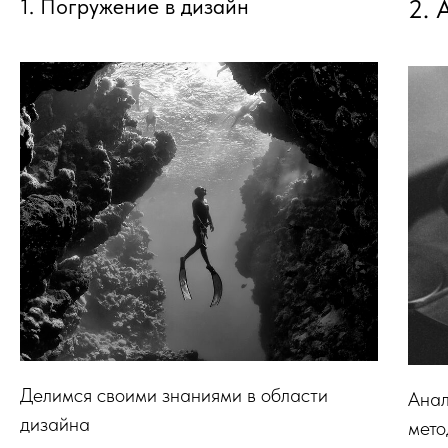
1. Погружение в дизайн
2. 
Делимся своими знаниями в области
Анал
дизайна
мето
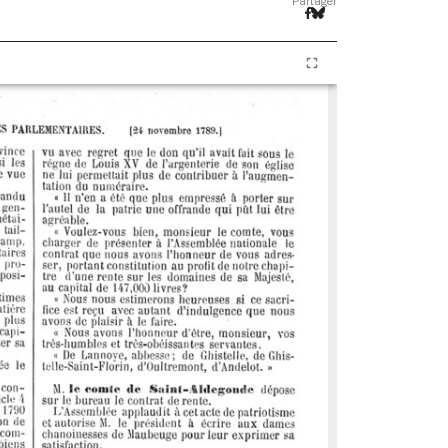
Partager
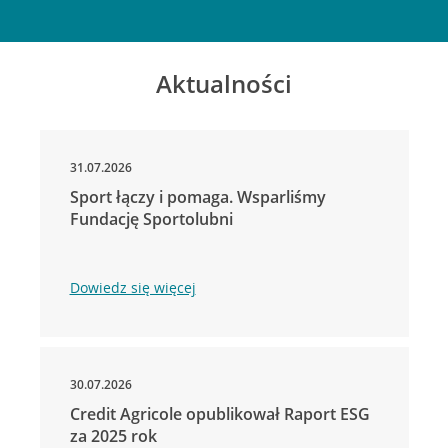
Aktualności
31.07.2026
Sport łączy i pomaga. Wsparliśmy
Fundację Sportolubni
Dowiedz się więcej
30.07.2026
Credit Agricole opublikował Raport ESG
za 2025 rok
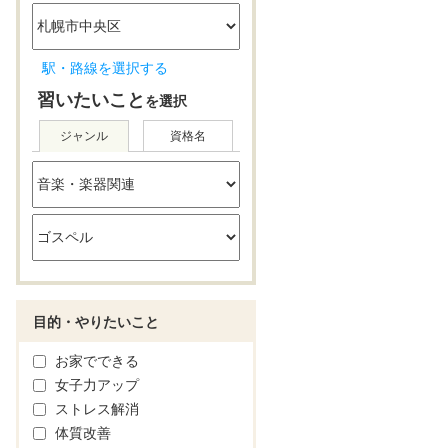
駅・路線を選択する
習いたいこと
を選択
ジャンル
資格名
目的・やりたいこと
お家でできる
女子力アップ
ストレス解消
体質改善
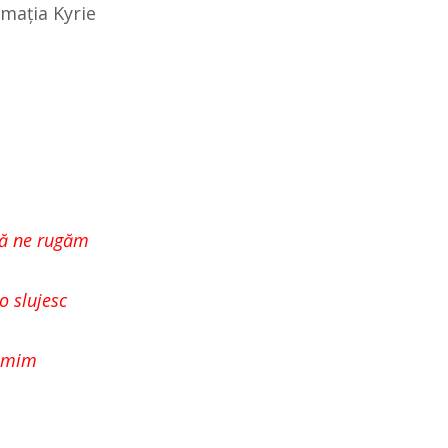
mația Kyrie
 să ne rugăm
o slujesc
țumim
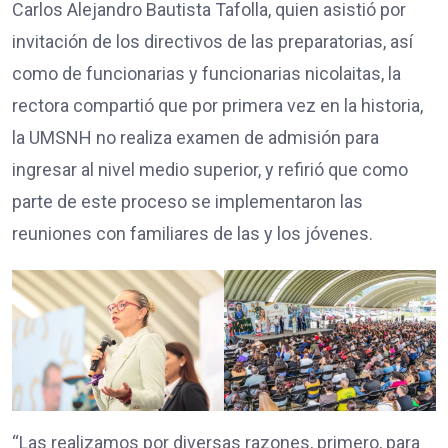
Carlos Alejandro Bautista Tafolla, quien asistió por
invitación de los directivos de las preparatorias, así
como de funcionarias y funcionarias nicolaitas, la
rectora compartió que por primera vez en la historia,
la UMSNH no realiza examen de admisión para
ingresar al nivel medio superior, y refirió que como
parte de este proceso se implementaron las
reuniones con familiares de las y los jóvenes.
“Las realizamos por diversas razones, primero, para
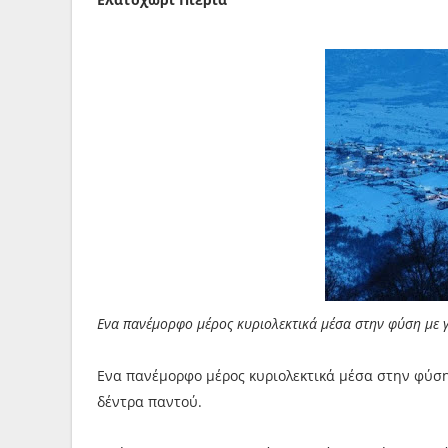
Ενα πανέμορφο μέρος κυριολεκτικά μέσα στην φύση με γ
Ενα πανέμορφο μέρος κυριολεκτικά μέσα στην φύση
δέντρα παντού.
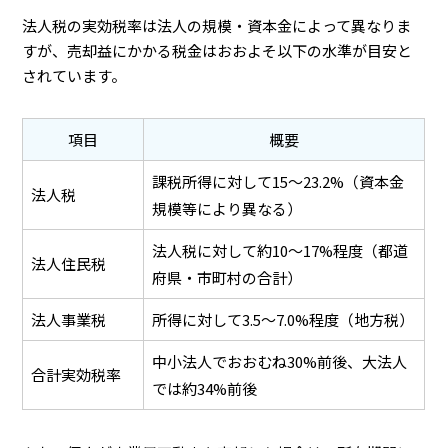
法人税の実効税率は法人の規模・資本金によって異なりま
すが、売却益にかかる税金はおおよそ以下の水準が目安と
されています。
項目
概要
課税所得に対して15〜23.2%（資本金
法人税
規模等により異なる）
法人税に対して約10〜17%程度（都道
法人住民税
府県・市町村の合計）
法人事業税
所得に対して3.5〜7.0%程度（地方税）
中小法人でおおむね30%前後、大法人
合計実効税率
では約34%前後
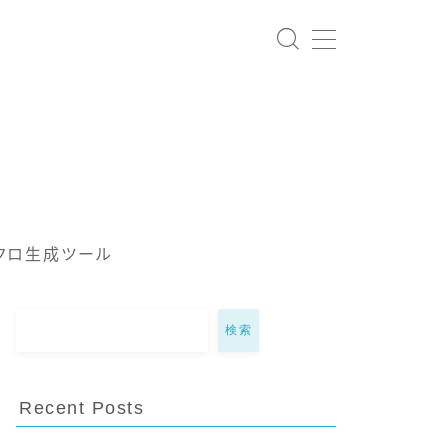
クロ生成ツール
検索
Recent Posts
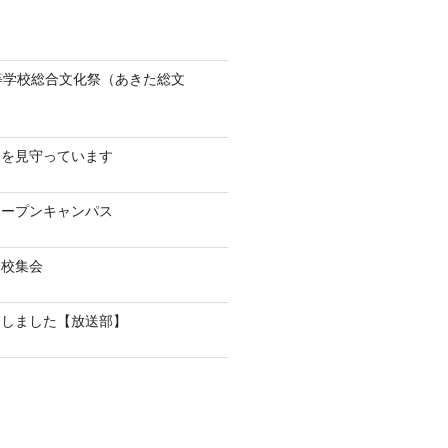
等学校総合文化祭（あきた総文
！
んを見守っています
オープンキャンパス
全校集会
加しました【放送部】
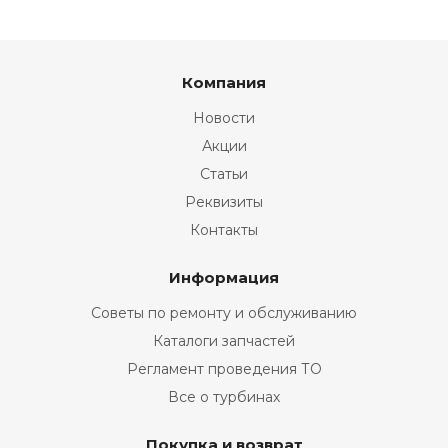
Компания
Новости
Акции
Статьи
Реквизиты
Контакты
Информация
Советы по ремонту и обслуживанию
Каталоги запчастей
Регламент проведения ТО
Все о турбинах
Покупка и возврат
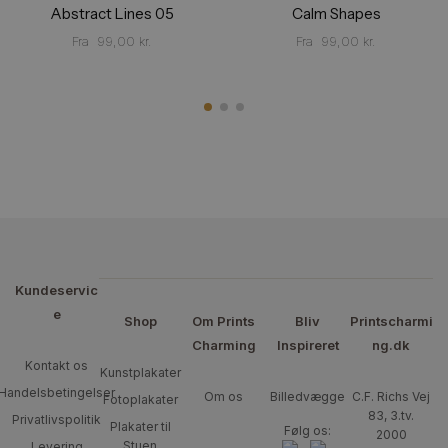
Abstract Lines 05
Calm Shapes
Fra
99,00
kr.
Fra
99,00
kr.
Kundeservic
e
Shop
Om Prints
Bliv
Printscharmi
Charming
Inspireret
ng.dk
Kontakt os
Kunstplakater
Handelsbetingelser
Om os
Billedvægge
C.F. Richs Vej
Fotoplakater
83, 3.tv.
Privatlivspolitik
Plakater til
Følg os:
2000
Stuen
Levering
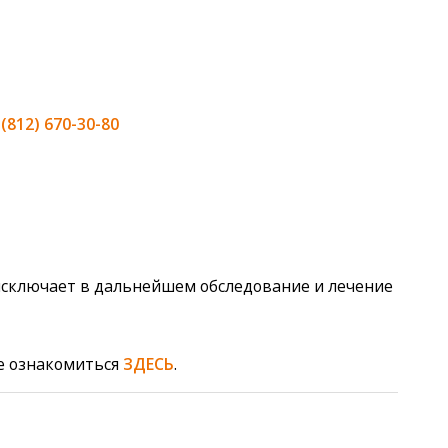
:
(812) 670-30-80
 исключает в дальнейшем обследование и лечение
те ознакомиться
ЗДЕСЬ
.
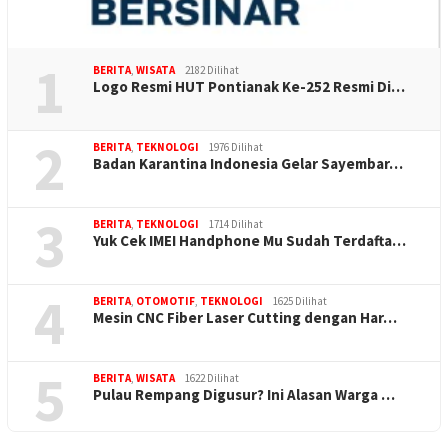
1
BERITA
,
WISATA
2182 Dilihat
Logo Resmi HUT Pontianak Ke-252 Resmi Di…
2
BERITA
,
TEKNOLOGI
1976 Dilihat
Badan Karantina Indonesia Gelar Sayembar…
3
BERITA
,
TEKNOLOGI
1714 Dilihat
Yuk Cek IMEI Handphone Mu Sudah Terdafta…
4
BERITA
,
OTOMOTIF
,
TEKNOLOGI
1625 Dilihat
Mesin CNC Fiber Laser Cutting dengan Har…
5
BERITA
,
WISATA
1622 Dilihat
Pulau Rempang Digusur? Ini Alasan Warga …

******************************

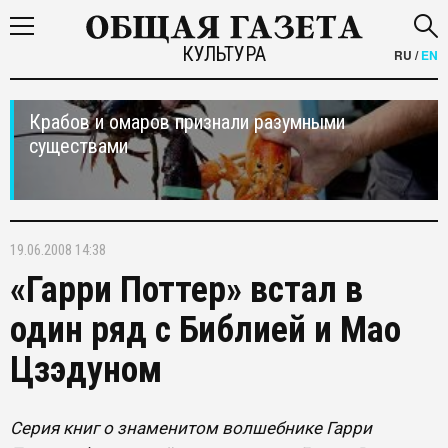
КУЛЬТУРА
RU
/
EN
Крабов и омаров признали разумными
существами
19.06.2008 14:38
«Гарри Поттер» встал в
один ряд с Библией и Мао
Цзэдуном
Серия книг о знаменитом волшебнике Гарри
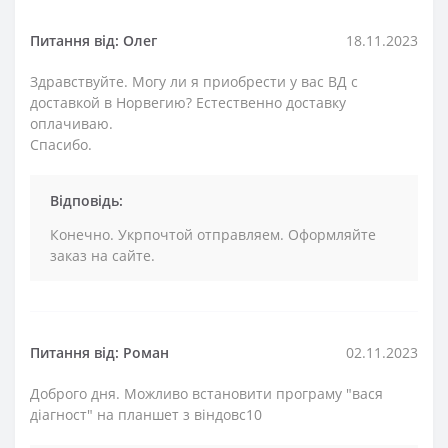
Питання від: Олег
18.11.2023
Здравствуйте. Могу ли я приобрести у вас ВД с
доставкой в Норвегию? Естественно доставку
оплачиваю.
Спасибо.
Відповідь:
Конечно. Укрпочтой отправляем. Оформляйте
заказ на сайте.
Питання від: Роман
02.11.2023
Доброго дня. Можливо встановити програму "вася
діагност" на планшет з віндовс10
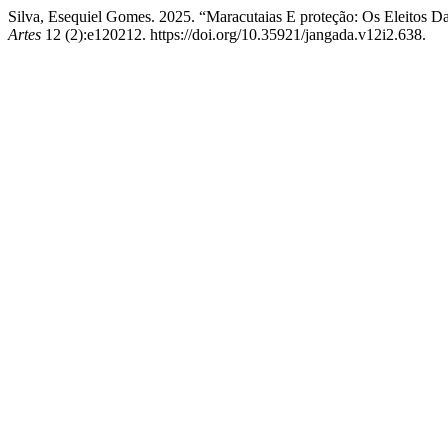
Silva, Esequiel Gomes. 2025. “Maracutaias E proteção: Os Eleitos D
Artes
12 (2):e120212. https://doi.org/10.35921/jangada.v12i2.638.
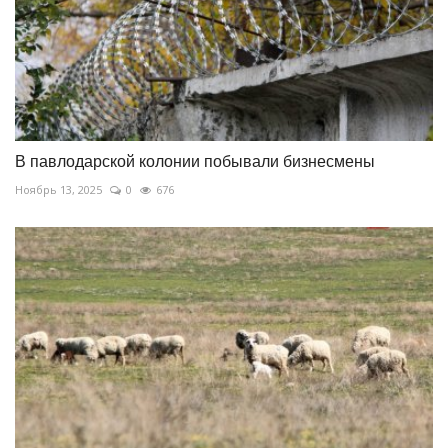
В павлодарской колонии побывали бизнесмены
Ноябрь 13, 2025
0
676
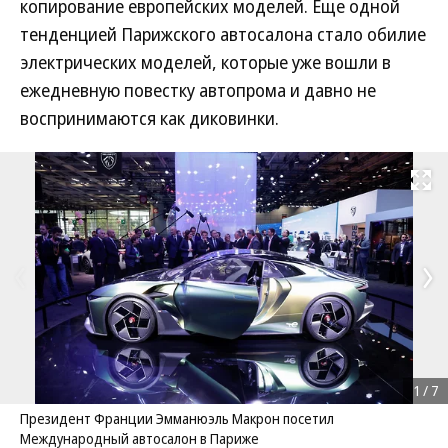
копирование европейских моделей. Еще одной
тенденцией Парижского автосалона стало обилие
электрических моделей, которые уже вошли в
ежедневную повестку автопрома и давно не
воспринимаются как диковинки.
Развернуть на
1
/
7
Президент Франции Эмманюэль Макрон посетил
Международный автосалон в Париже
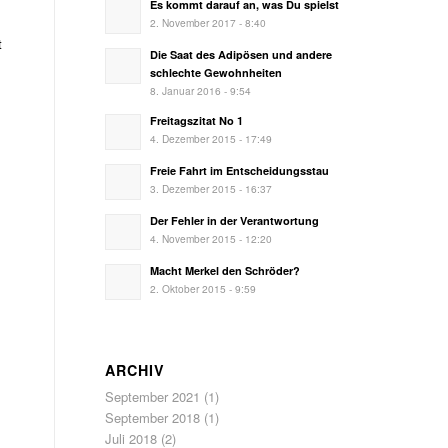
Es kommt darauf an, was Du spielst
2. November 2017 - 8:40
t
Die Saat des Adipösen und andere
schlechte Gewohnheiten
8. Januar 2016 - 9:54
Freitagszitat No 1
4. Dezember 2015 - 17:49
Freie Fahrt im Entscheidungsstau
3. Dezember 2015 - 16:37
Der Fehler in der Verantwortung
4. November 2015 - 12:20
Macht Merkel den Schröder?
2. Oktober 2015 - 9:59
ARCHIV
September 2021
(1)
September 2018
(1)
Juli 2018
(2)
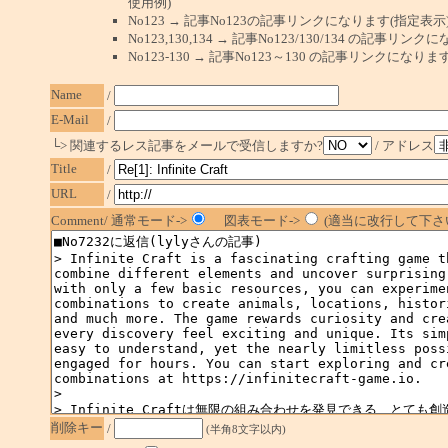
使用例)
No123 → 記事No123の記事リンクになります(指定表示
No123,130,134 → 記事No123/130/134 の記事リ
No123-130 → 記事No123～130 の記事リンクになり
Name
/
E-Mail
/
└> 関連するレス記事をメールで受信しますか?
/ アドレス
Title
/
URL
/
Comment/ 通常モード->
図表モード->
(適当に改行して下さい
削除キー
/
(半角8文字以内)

******************************

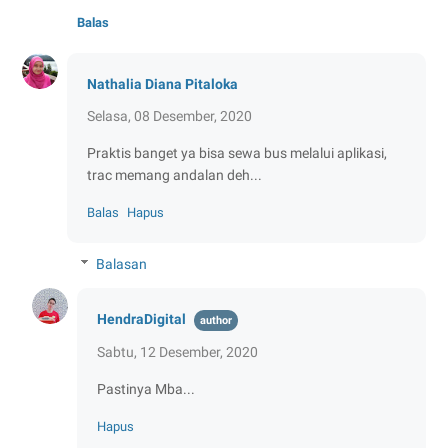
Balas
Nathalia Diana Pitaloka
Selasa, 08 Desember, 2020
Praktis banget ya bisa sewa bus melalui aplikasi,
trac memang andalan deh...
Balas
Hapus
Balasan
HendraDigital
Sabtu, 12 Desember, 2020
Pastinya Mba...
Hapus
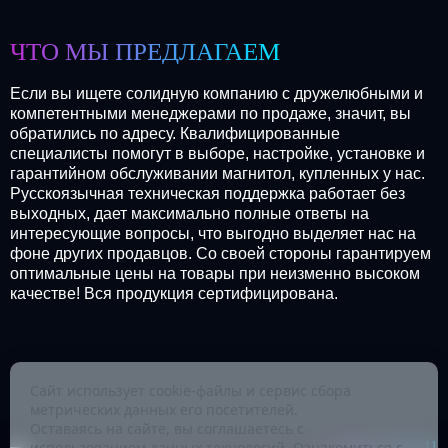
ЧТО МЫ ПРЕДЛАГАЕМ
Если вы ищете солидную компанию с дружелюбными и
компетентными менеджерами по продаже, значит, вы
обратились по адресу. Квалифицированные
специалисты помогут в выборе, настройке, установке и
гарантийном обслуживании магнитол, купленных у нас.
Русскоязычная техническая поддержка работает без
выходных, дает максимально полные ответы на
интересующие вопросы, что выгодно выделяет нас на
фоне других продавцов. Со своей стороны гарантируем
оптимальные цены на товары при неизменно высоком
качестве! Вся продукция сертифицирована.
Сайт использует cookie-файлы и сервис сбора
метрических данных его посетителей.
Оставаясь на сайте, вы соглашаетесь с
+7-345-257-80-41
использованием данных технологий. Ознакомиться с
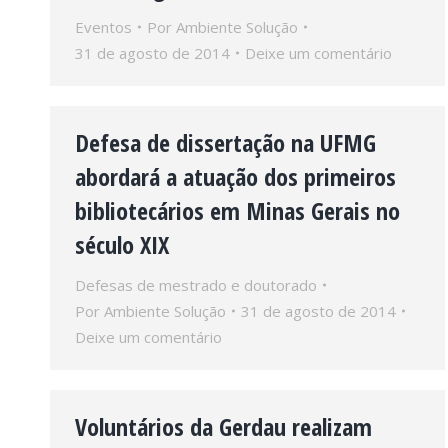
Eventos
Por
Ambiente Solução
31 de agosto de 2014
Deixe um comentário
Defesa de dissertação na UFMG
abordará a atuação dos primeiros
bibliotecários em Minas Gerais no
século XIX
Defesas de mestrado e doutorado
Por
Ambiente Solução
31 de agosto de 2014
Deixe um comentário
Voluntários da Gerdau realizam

******************************

TASK OBJECTIVE: Set down again, word for word, every line from the one with "Privatlivspolitik" to the one with "1622 Dilihat" in the entries above, and omit the pictures.

EXERCISE SOLUTION:
Privatlivspolitik
Plakater til
Følg os:
2000
Stuen
Levering
:
(812) 670-30-80
 исключает в дальнейшем обследование и лечение
те ознакомиться
ЗДЕСЬ
.
1
BERITA
,
WISATA
2182 Dilihat
Logo Resmi HUT Pontianak Ke-252 Resmi Di…
2
BERITA
,
TEKNOLOGI
1976 Dilihat
Badan Karantina Indonesia Gelar Sayembar…
3
BERITA
,
TEKNOLOGI
1714 Dilihat
Yuk Cek IMEI Handphone Mu Sudah Terdafta…
4
BERITA
,
OTOMOTIF
,
TEKNOLOGI
1625 Dilihat
Mesin CNC Fiber Laser Cutting dengan Har…
5
BERITA
,
WISATA
1622 Dilihat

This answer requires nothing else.